Impressione e Fiori a Giverny. Parte V

Parte V: il Giardino



Monet dipinse la terra del suo giardino con i colori più luminosi di cui disponeva, affinché l’Impressionismo si facesse realtà sperimentabile attraverso al totalità dei sensi e affinché le tele ispirate a tale minuscolo neo-creato portassero in loro stesse la pienezza sgargiante della poetica impressionista. 

Quale artista profondamente radicato in quella rivoluzionaria modalità di visione della natura che caratterizzava le opere dei pittori del Café Guerbois, Monet cominciò con l’abolire ogni traccia di disegno dalla sua tela naturale: come non utilizzò per i suoi dipinti il tradizionale disegno preparatorio a matita entro il quale stendere successivamente il colore, così non si currò dello schema compositivo preesistente del giardino, modificando forma, numero e disposizione delle aiuole e delle bordure non già in funzione della struttura formale, bensì in funzione del colore. In breve tempo i caratteri geometrici che pure permanevano nella struttura delle superfici coltivate nell’area originaria della proprietà, sembrarono sparire celati dall’intrico confuso delle piante verdi e dei fiori. Nella parte nuova al di là della ferrovia, il colore vegetale fu “steso” direttamente sulla superficie vergine in un freschissimo ed imprevedibile susseguirsi di macchie e tocchi di luce colorata. 

Nella risultante informalità compositiva, nulla era in realtà lasciato al caso: ogni particolare aveva un suo preciso ruolo e contribuiva all’esaltazione dei frammenti adiacenti. 

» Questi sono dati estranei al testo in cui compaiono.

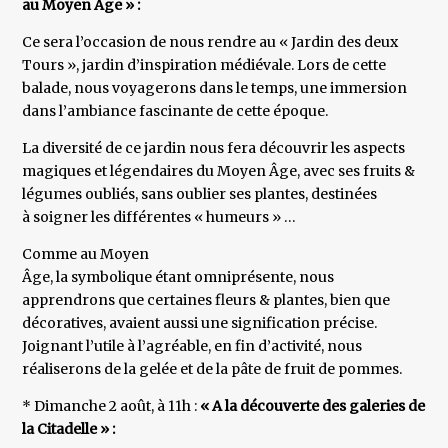
au Moyen Âge » :
Ce sera l’occasion de nous rendre au « Jardin des deux
Tours », jardin d’inspiration médiévale. Lors de cette
balade, nous voyagerons dans le temps, une immersion
dans l’ambiance fascinante de cette époque.
La diversité de ce jardin nous fera découvrir les aspects
magiques et légendaires du Moyen Âge, avec ses fruits &
légumes oubliés, sans oublier ses plantes, destinées
à soigner les différentes « humeurs » …
Comme au Moyen
Âge, la symbolique étant omniprésente, nous
apprendrons que certaines fleurs & plantes, bien que
décoratives, avaient aussi une signification précise.
Joignant l’utile à l’agréable, en fin d’activité, nous
réaliserons de la gelée et de la pâte de fruit de pommes.
* Dimanche 2 août, à 11h :
« A la découverte des galeries de
la Citadelle » :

La regola vitale che sottostava alle combinazioni cromatiche delle varie parti del giardino era quella più puramente impressionista: masse di colore giustapposte secondo le leggi della complementarietà, elevavano a incredibile potenza le caratteristiche suggestive proprie di ciascuna tinta. 

Monet non amava le specie di fiori variegati così come non amava nei suoi dipinti le tenui sfumature e il chiaroscuro tradizionali: pochi colori, i più puri, distribuiti in campiture monocromatiche sapientemente accostate l’una all’altra, bastavano a creare il più solare degli effetti. Chiazze giallo-oro e arancio in campiture viola e blu, fiamme di rosso nel verde brillante dell’erba, vibravano e si riconvertivano il luce imprimendosi sulla retina dell’osservatore; macchie di rosa, malva, azzurro, porpora e bianco contribuivano a questo incessante riverbero. 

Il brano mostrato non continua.